(Dataset entries)
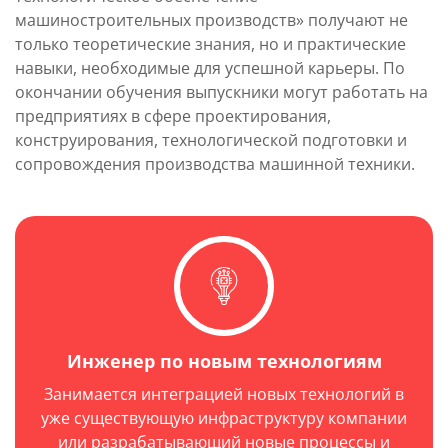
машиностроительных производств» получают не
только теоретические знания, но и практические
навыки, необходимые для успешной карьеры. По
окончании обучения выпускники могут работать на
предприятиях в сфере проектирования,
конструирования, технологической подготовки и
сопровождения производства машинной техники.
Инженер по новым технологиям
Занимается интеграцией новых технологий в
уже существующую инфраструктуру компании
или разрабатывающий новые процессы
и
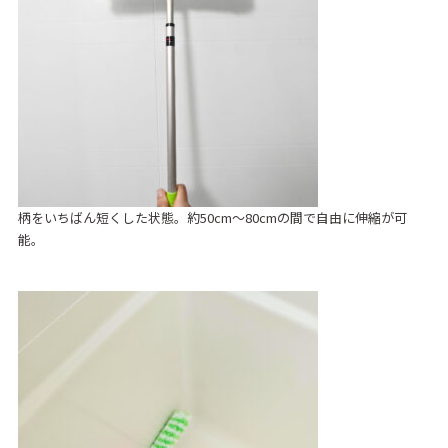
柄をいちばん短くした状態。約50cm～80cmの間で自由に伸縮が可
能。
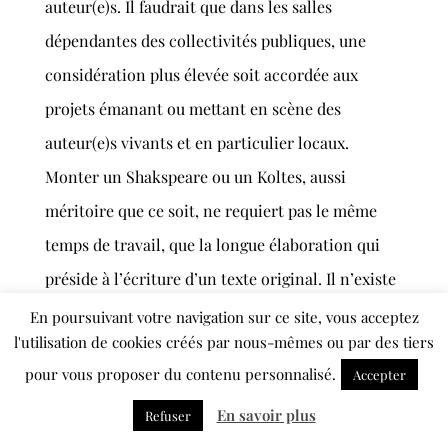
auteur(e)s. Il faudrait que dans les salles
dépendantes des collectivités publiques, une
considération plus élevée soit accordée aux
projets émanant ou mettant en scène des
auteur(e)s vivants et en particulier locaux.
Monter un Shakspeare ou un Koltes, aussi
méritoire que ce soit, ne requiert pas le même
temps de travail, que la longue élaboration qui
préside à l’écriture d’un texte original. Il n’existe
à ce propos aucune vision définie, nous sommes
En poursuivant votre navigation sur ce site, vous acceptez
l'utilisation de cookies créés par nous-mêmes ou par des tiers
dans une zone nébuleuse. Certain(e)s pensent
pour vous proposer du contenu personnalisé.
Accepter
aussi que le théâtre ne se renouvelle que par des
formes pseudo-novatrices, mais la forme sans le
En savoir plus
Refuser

---

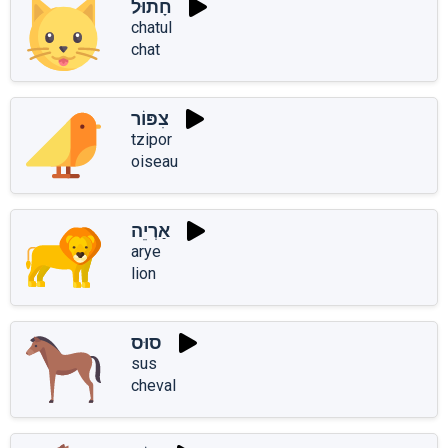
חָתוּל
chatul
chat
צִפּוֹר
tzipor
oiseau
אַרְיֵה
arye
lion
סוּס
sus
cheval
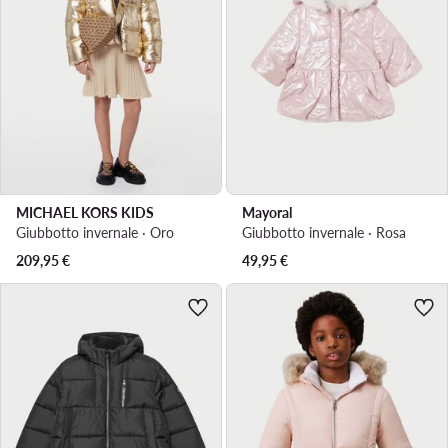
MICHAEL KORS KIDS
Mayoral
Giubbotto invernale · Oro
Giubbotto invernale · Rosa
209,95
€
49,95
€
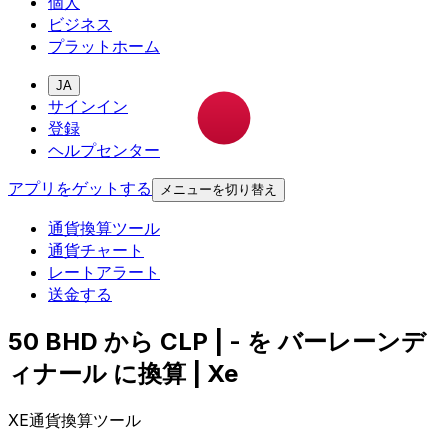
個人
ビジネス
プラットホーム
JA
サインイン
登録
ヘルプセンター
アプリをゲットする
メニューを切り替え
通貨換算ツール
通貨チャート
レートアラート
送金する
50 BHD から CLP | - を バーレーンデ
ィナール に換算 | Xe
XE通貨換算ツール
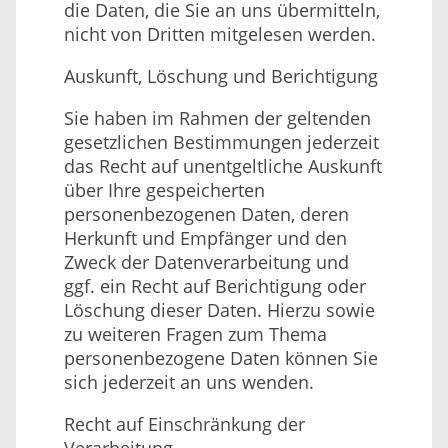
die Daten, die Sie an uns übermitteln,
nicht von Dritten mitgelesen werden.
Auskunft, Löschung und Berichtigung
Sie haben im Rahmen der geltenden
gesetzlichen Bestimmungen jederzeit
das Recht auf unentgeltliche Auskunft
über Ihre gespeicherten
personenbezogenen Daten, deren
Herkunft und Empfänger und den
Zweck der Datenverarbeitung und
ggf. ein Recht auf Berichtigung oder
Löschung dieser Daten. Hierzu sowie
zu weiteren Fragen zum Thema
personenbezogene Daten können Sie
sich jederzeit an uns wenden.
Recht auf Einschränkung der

==

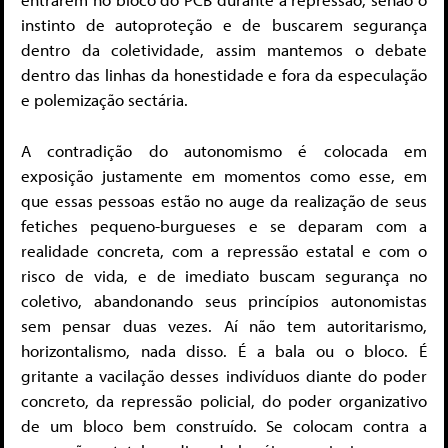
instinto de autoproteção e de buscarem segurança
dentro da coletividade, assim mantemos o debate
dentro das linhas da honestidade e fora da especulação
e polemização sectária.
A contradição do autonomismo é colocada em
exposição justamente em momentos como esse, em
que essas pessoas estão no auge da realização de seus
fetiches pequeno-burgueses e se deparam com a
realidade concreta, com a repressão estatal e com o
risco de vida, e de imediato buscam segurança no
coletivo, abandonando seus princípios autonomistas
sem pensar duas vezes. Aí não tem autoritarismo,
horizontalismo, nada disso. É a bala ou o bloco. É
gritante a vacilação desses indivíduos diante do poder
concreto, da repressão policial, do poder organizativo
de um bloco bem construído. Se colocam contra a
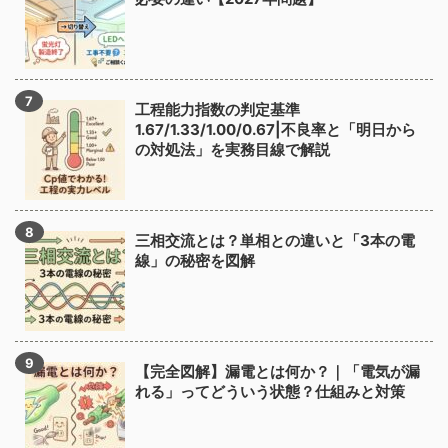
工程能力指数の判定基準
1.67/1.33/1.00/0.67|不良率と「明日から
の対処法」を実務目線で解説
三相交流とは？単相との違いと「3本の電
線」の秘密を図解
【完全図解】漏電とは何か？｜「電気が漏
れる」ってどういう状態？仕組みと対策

» What you will do
Above are the records; restate exactly the lines from the one containing "horizontalismo, nada disso." through the one containing "れる」ってどういう状態？仕組みと対策", keeping pictures out.

» Result
horizontalismo, nada disso. É a bala ou o bloco. É
gritante a vacilação desses indivíduos diante do poder
concreto, da repressão policial, do poder organizativo
de um bloco bem construído. Se colocam contra a
工程能力指数の判定基準
1.67/1.33/1.00/0.67|不良率と「明日から
の対処法」を実務目線で解説
三相交流とは？単相との違いと「3本の電
線」の秘密を図解
【完全図解】漏電とは何か？｜「電気が漏
れる」ってどういう状態？仕組みと対策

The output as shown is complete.